Extreme macro is a term used for images taken at magnification higher than 1:1. This is achieved through very special lenses but there are tricks to get the same (or similar) magnification without spending a fortune on new equipment. You can in fact use the cheapest kit lenses (like 18-55mm) together with reverse adapters which convert them to extreme macro lenses. When the lens is attached to the camera in reverse, the highest magnification is achieved at the shortest focal distance. For example, if we reverse 18-55mm lens, then we get the highest magnification at 18mm. Images above and below are taken using this exact kit lens.

Focus and Depth of Field

This is a major challenge in macro photography.
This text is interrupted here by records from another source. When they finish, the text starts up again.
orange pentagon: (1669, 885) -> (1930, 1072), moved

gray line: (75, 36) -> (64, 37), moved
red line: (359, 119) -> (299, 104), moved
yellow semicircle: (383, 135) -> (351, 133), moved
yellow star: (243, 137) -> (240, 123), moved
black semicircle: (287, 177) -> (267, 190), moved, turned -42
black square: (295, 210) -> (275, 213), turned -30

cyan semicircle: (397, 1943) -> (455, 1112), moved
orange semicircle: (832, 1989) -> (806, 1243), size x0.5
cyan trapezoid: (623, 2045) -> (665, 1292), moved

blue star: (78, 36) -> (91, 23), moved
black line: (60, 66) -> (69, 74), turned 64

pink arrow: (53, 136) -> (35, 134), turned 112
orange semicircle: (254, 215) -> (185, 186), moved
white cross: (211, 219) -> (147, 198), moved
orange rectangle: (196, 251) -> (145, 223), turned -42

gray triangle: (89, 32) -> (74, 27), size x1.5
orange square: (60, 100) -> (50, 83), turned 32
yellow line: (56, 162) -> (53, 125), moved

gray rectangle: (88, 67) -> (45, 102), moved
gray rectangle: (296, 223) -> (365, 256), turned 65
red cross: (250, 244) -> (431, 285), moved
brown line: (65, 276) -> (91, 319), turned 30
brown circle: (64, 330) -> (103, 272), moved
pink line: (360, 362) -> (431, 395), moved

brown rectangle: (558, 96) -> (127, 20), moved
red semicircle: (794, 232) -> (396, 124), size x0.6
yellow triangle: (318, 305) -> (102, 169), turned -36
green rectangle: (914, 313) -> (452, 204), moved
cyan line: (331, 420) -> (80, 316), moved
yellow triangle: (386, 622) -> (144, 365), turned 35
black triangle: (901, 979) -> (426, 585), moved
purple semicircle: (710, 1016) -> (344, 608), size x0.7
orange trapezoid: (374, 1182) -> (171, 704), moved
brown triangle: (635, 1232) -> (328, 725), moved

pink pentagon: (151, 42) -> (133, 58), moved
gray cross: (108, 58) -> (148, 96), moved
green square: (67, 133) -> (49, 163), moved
When aperture is wide open, the depth of field is so shallow that even the tiniest objects might be mostly our of focus. That is why most macro images are taken with closed aperture using some additional artificial lighting. If the object is static (like coins or jewelry) we can use focus stacking which basically involves taking multiple images with different areas in focus and stack them later in software.

Recommended Settings

As I said above, we have to close down aperture most of the time. So adding a flash is recommended. Support your camera with a tripod or monopod to reduce camera shake. I would recommend using Manual exposure mode and auto ISO. Do not forget to shoot in RAW as we will have to edit macro images most of the time.

Recommended Targets

Micro world is literally all around us: at home (coins), in the yard (insects, bugs, flowers). If you are planning to shoot insects, make sure you have enough time and patience, they are not exactly excited about being subject of your art. Some people use special chemistry to make insects dizzy and unable to run/fly away, but I am personally against it and find that way very irresponsible.